Opponents to the measure fought a financially lopsided battle leading up to Tuesday’s vote. They spent less than $7,500, while supporters spent more than $1.4 million. The Rangers contributed about half of what was spent to support the measure, according to the most recent campaign finance reports.

Norred said a lack of money made it hard to battle supporters' messages.

"We just didn't have it," he said. 

Arlington voters agreed in the 1990s to spend public funds to subsidize construction of the Rangers’ current home, Globe Life Park. They then approved in 2004 a bond referendum to help build a new home for the Dallas Cowboys, which helped lure the football team away from nearby Irving. Public bonds for both of those venues were paid off early.

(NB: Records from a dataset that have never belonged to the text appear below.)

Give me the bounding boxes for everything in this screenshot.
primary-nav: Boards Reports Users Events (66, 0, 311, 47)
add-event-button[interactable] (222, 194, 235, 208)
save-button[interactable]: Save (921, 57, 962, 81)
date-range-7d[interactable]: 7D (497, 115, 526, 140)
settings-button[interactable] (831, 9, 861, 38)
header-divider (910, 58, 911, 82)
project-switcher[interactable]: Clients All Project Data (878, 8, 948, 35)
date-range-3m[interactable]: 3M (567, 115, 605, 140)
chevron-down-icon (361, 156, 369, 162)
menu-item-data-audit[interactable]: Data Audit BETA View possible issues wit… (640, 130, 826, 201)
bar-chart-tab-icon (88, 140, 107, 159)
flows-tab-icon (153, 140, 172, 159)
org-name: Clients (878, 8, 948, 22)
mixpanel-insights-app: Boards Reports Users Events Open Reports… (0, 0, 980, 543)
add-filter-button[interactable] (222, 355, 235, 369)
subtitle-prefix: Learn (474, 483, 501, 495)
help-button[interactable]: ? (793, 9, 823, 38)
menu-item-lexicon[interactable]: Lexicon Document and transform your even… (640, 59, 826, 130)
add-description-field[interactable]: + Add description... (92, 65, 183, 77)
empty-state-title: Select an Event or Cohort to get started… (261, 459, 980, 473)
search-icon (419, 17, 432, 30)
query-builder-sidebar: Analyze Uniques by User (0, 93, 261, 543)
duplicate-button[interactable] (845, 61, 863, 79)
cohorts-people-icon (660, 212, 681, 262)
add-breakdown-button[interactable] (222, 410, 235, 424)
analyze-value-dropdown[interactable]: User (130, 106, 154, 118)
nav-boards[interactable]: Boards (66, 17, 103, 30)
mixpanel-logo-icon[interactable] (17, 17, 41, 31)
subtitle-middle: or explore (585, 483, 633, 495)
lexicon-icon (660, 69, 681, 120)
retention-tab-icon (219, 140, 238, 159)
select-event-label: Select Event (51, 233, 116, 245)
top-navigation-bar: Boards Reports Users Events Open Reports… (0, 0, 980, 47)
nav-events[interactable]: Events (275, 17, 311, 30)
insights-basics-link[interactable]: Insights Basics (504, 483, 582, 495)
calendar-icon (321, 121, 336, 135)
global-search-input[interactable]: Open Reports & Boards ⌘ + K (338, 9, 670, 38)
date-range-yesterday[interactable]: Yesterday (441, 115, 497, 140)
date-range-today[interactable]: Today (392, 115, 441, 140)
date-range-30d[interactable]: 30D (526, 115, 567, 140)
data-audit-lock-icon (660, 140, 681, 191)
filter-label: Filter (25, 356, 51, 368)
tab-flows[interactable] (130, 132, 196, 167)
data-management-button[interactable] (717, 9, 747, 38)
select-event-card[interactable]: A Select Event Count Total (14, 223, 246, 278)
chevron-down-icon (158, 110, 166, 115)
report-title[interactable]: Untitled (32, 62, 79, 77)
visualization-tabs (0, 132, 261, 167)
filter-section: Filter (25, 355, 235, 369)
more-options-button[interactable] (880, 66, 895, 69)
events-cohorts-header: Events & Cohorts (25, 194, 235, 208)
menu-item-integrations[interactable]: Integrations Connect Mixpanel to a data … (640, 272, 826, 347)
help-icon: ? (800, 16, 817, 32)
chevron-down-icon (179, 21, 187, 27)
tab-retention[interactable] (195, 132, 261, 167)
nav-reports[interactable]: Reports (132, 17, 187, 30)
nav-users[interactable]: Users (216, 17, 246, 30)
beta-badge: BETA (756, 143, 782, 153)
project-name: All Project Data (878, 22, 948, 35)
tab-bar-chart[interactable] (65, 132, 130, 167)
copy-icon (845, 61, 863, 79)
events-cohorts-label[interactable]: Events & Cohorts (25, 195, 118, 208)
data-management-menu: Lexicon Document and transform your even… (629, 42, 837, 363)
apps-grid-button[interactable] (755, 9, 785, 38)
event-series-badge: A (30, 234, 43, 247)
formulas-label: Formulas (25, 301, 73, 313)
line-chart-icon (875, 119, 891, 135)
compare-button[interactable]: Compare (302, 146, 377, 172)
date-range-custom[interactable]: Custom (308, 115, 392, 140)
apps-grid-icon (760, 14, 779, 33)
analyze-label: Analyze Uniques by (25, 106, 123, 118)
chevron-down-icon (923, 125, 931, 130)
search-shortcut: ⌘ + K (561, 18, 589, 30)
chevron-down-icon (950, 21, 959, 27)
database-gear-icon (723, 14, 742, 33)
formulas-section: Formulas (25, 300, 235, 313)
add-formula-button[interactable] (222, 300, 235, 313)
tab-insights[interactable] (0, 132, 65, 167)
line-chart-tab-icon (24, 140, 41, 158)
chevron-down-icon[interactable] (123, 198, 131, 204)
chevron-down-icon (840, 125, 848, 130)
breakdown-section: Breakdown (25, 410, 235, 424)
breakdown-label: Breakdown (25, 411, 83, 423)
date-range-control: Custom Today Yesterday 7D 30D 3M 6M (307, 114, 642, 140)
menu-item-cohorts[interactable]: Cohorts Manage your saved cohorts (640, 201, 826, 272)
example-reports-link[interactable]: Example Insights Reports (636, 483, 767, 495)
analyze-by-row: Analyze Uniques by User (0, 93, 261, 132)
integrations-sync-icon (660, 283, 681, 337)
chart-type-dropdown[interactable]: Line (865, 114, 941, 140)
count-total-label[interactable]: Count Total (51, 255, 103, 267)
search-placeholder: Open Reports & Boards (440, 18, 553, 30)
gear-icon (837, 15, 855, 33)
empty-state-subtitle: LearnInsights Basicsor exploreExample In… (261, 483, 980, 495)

The city last year agreed to contribute up to $100 million in cash and tax abatements on a $250 million mixed-use development adjacent to both the current and potential new ballparks. Construction on Texas Live!, a partnership between the Rangers and Baltimore-based Cordish Companies, began last month.

Tuesday’s ballot measure caps the city’s contribution toward an estimated $1 billion ballpark at $500 million. The Rangers will be responsible for the rest of construction costs and will get to count ticket and admissions taxes toward their contribution.

The Rangers are also on the hook for any costs that exceeds the current $1 billion construction estimate. But if costs ultimately exceed $1.25 billion, the city must help the Rangers figure out how to drive the price tag down or identify new revenue sources or the team can walk away from the deal.

"The future is very bright for the city of Arlington right now," Mayes said.